I am more inclined to believe the Greeks were the first to come up with democracy but that the Italians were good at copying ideas in art, religion and architecture from the Greeks.
Human nature is inclined to copy and adapt as its own, earlier developments in many fields, from music to religion.
The democracy in Greece was not without it's critics, however, and a leading Athenian philosopher said poor democracy was just as bad as poor rule by other forms.
It was against the increasingly harsh rule of Peisistratus's eldest son that Cleisthenes (a progressive aristocrat) championed a radical political reform movement, laid out 100 years earlier, 600BC, by Solon (a poet and a wise statesman, but not a democrat). He did not believe in people-power as such.
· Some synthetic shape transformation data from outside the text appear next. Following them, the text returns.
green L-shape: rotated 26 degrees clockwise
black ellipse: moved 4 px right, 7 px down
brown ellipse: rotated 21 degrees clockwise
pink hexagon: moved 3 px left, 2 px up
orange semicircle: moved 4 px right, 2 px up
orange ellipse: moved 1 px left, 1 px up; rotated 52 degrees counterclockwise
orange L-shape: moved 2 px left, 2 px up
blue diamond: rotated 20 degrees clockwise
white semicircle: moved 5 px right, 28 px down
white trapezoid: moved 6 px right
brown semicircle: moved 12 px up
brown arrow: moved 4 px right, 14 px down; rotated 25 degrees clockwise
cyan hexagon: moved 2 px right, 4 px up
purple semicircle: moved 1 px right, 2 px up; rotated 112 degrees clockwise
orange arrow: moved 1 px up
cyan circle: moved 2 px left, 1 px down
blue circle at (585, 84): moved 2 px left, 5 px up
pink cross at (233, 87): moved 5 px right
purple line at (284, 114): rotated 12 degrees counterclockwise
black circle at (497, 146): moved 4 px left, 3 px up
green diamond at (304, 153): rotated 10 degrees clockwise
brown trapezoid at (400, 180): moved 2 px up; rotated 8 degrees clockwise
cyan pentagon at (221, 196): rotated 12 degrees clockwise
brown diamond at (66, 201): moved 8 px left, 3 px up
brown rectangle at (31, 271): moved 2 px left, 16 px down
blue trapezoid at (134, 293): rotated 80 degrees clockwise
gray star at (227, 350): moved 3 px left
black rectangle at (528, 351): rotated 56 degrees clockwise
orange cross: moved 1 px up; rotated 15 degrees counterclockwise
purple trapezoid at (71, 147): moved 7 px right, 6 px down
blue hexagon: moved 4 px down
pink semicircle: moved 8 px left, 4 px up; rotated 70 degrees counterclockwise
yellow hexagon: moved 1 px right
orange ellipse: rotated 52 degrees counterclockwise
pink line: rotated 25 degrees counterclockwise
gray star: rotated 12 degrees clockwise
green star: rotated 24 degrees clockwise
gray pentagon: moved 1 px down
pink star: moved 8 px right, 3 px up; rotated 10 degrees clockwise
But it was Solon's constitutional reform package that laid the basis on which democracy could be pioneered almost 100 years later, which in the early 500's BC ushered in the Athenian democratic constitution.
Even then a birth criterion of double descent - from an Athenian mother as well as father - was strictly insisted upon. Women, even Athenian women, were totally excluded - this was a men's club. Foreigners, especially unfree slave foreigners, were excluded formally and rigorously. The citizen body was a closed political elite.
Interesting to knock such ideas about, MJ and I have no idea where the digital radio went to but perhaps I should stop here as otherwise Geoff will have to create a new thread and he probably has enough on his hands already!